Esse desenho dificulta a recuperação dos materiais. A retirada das baterias, por exemplo, mostrou-se particularmente complicada durante a desmontagem dos dispositivos. A dificuldade também cria riscos nos sistemas convencionais de gerenciamento de resíduos.
No Reino Unido, baterias de cigarros eletrônicos descartados já estão associadas a incêndios em sistemas de resíduos. Quando os aparelhos são triturados durante processos de tratamento, as baterias podem ser danificadas e entrar em combustão.
Uma alternativa apontada pelos pesquisadores seria modificar o design dos produtos para permitir a retirada simples das baterias. Dessa maneira, o componente poderia seguir para reciclagem separadamente, reduzindo riscos durante o processamento dos resíduos.
O problema ultrapassa a questão das baterias. Plásticos, componentes eletrônicos e metais presentes nos dispositivos aumentam a quantidade e a complexidade dos resíduos encaminhados aos aterros e aos sistemas de tratamento.
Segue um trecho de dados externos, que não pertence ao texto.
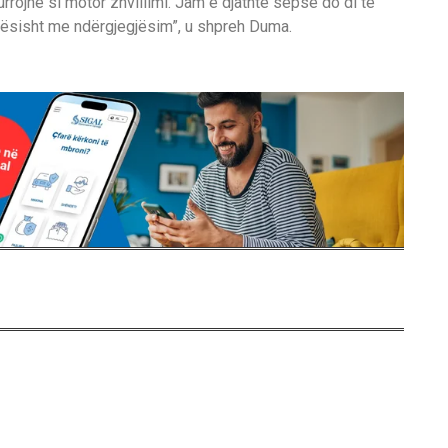
urrojnë si motor zhvillimi. Jam e djathtë sepse do di të
ësisht me ndërgjegjësim”, u shpreh Duma.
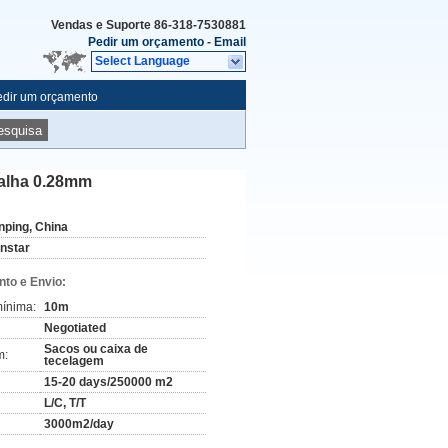
Vendas e Suporte
86-318-7530881
Pedir um orçamento
-
Email
Select Language
edir um orçamento
esquisa
malha 0.28mm
nping, China
instar
to e Envio:
ínima:
10m
Negotiated
Sacos ou caixa de
m:
tecelagem
15-20 days/250000 m2
L/C, T/T
3000m2/day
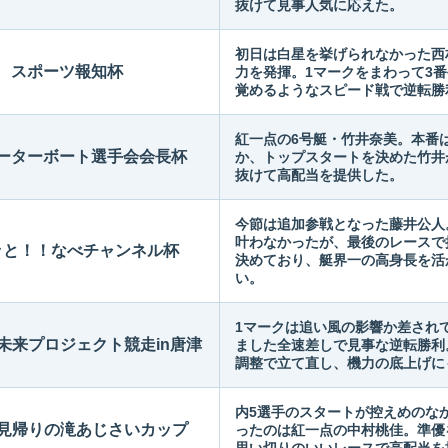
抜けて見事人気に応えた。
初日は白星を挙げられなかった西
スポーツ報知杯
力を発揮。1マークをまわって3番
覚めるようなスピード戦で逆転勝
紅一点の6号艇・竹井奈美。本番
ーターボート選手会会長杯
か、トップスタートを決めた竹井
抜けて高配当を提供した。
今節は追加参戦となった藤井公人
叶わなかったが、最後のレースで
ッと！！なべチャンネル杯
決めており、艇界一の高身長を活
い。
1マークは追い風の影響か差され
未来プロジェクト競走in唐津
ました全速差しで見事な逆転勝利
調整で立て直し、機力の底上げに
内5選手のスタートが控えめのな
回見帰りの滝あじさいカップ
ったのは紅一点の中村桃佳。準優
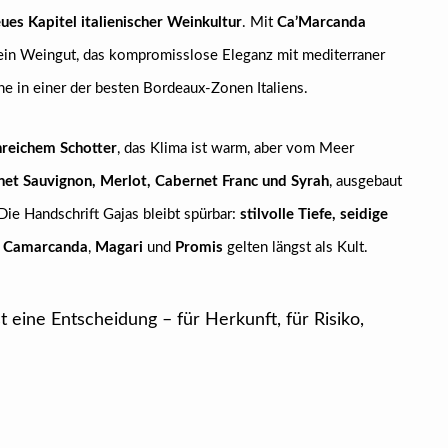
ues Kapitel italienischer Weinkultur
. Mit
Ca’Marcanda
 ein Weingut, das kompromisslose Eleganz mit mediterraner
e in einer der besten Bordeaux-Zonen Italiens.
nreichem Schotter
, das Klima ist warm, aber vom Meer
et Sauvignon, Merlot, Cabernet Franc und Syrah
, ausgebaut
 Die Handschrift Gajas bleibt spürbar:
stilvolle Tiefe, seidige
s
Camarcanda
,
Magari
und
Promis
gelten längst als Kult.
st eine Entscheidung – für Herkunft, für Risiko,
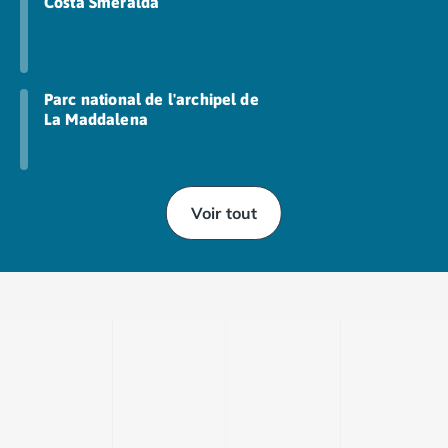
Camping Fréjus
Costa Smeralda
Camping Hyères les Palmiers
Camping Port Grimaud
Camping Saint-Aygulf
Camping Saint-Mandrier-sur-Mer
Parc national de l'archipel de
La Maddalena
Camping Saint-Tropez
Camping Toulon
Camping Vaucluse
Camping Avignon
Voir tout
Camping Rhône-Alpes
Camping Ardèche
Camping Ruoms
Camping Vallon-Pont-d'Arc
Camping Drôme
Camping Haute-Savoie
Camping Annecy
Camping Thonon-les-bains
Camping Isère
Camping Espagne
O estudo também aponta o potencial de contaminação das águas subterrâneas por metais pesados associados aos vapes descartados.
A pesquisa, porém, apresenta uma limitação importante: os pesquisadores não verificaram diretamente se os metais presentes no líquido passam para o vapor durante o uso nem determinaram quanto desses elementos poderia chegar aos pulmões em condições normais de consumo. Portanto, os resultados sobre a presença dos metais no líquido não permitem, por si só, estabelecer a quantidade efetivamente inalada.
Para reduzir os impactos ambientais, os pesquisadores defendem mudanças na concepção desses produtos. Entre as possibilidades estão baterias facilmente removíveis, utilização de plásticos recicláveis e substituição de modelos descartáveis por dispositivos que possam ser recarregados e reutilizados.
A lógica de produtos projetados para descarte rápido, entretanto, entra em conflito com estratégias de maior durabilidade e recuperação de materiais. Segundo a análise dos pesquisadores, modelos descartáveis favorecem a reposição frequente dos aparelhos, enquanto produtos mais duráveis e desmontáveis podem reduzir a geração de resíduos.
O estudo também recomenda maior monitoramento e regulamentação dos líquidos utilizados em cigarros eletrônicos, incluindo aqueles presentes em dispositivos recarregáveis, para identificar e controlar contaminantes potencialmente perigosos, como os metais.
Andrew Turner et al. Aluminium, copper, nickel, lead and zinc in e-liquids from contemporary disposable vapes. Environmental Monitoring and Assessment, 2026. DOI: 10.1007/s10661-026-15145-z.